## Relative Velocity Of Rain With Respect To A Moving Observer

In the absence of wind, rain falls vertically. But when a man moves forward during a rainfall, he has to slant his umbrella in front of him. This is due to the fact that the relative velocity of the falling rain with respect to the man makes an angle with the vertical.

Let the actual downward velocity of rain = \(\vec{v}\); the horizontal velocity of the man = \(\vec{u}\).

Hence, the relative velocity of rain with respect to the man, \(\vec{w}\) = \(\vec{v}\) – \(\vec{u}\)

∴ w = \(\sqrt{v^2+u^2}\)….(1)

If the relative velocity makes an angle θ with the vertical, then, tanθ = 2……(2)

From equation (1) the magnitude of the relative velocity of rain and from equation (2) its direction can be determined.
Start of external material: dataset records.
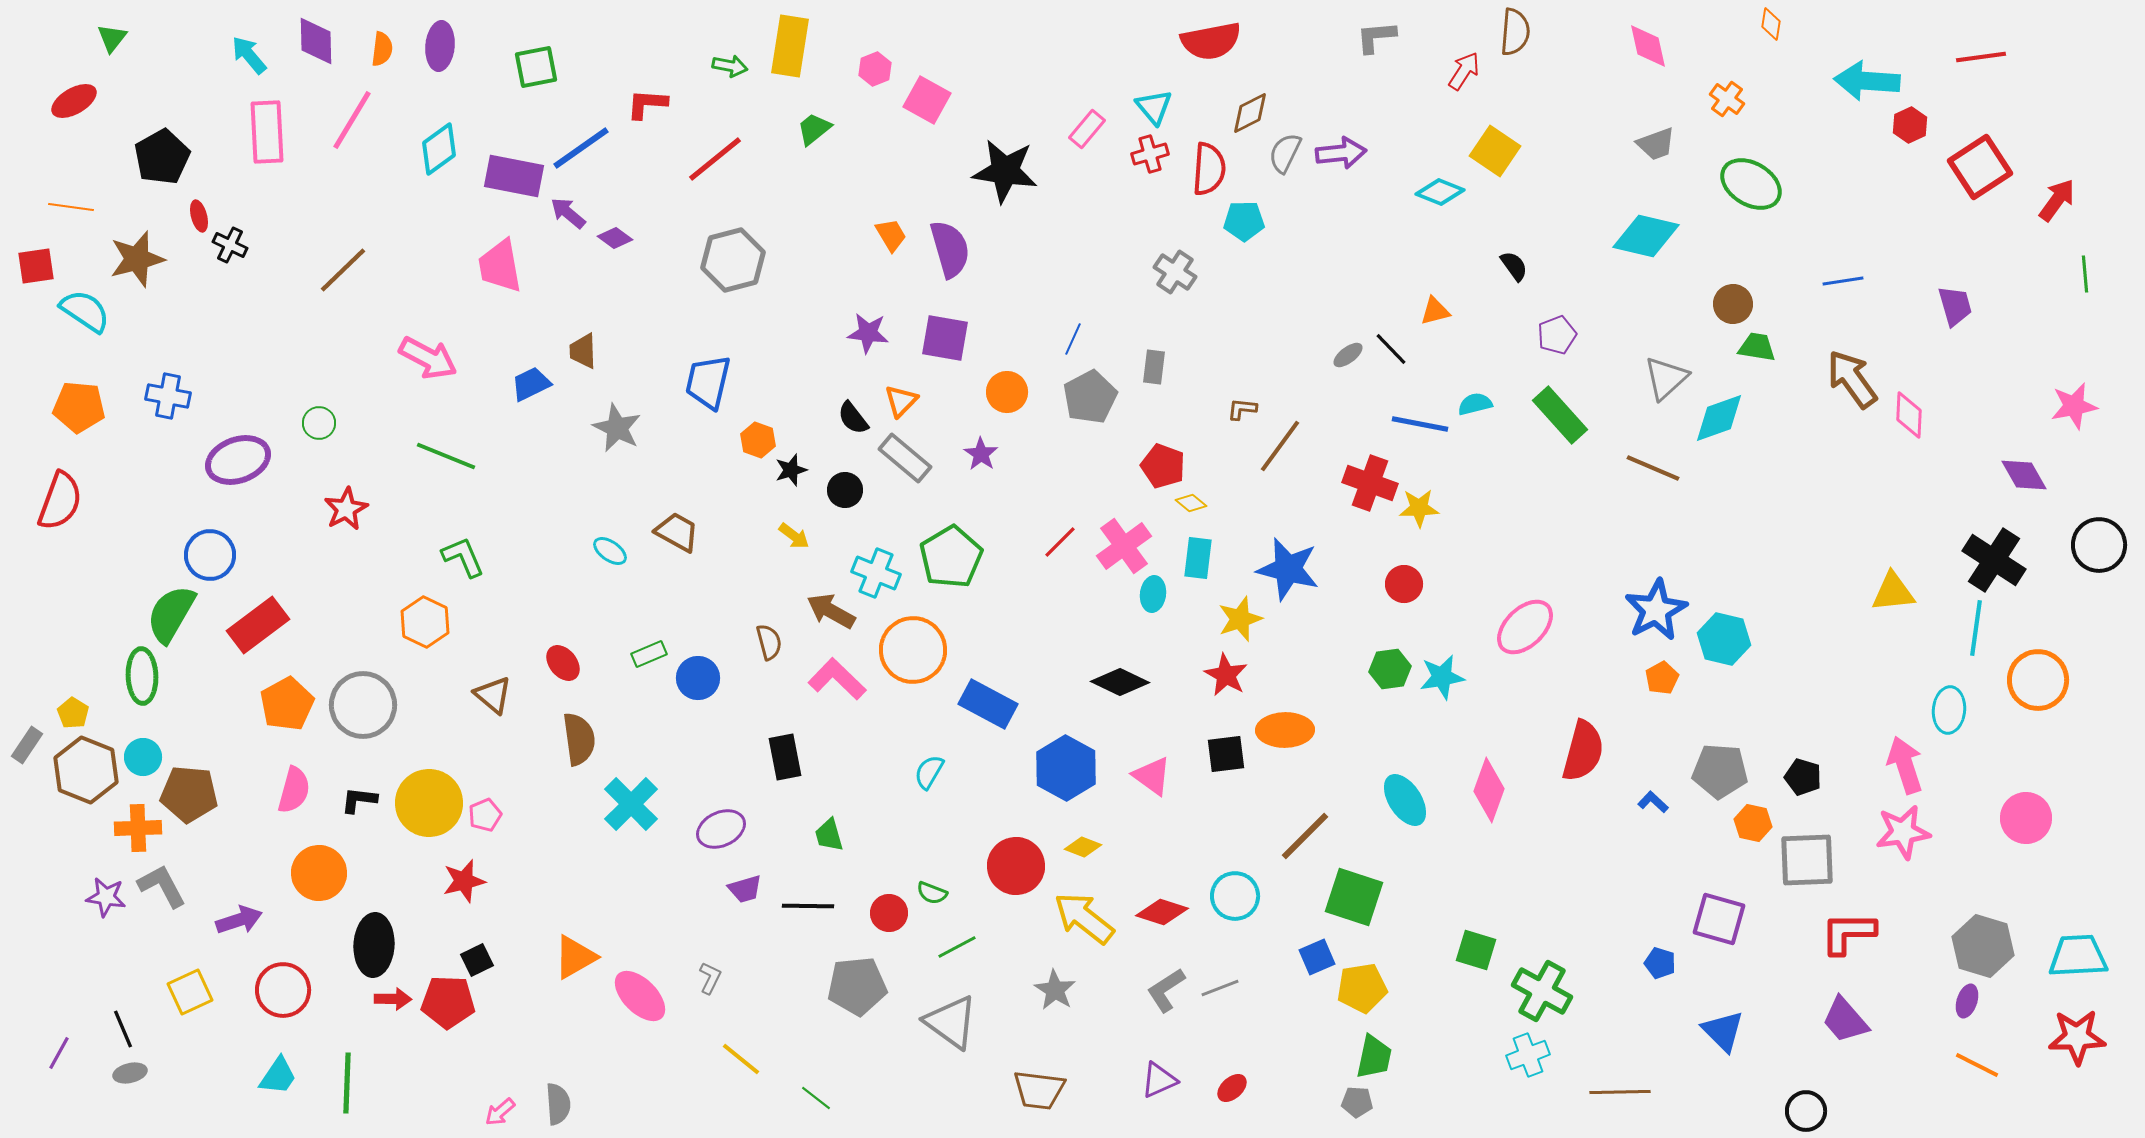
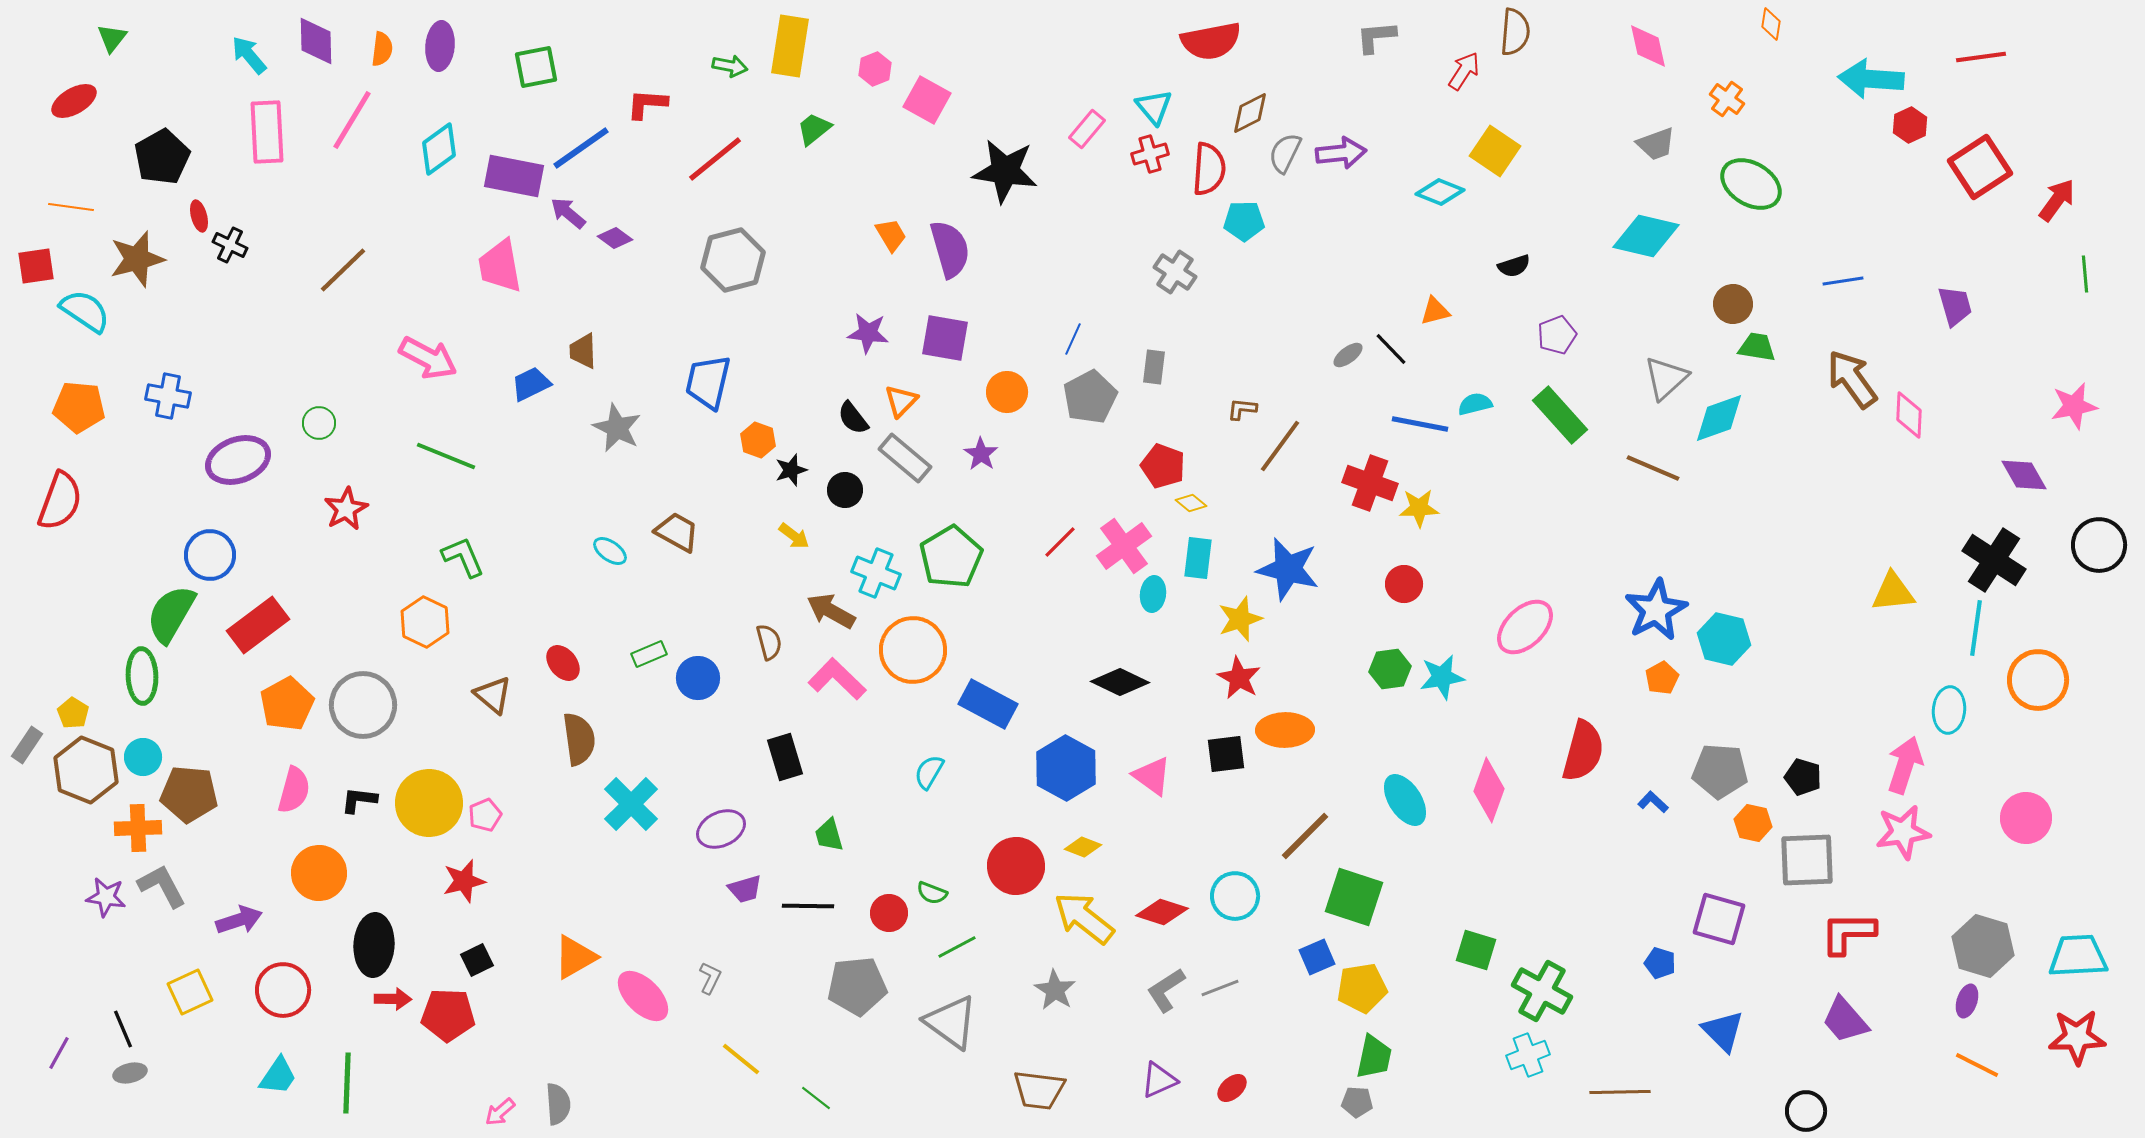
cyan arrow at (1867, 81): moved 4 px right, 2 px up
black semicircle at (1514, 266): rotated 108 degrees clockwise
red star at (1226, 675): moved 13 px right, 3 px down
black rectangle at (785, 757): rotated 6 degrees counterclockwise
pink arrow at (1905, 765): rotated 36 degrees clockwise
pink ellipse at (640, 996): moved 3 px right
red pentagon at (448, 1002): moved 13 px down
As the relative velocity of rain makes an angle θ with the vertical, it seems that rain comes down at an angle when we move. This is why, while riding a cycle, one has to hold an umbrella along CO to save himself from getting wet.

For the same reason, a speeding vehicle receives more rain on the front windscreen than on the rear one. Similarly, a person sitting inside a moving train feels that the raindrops follow a slanted path.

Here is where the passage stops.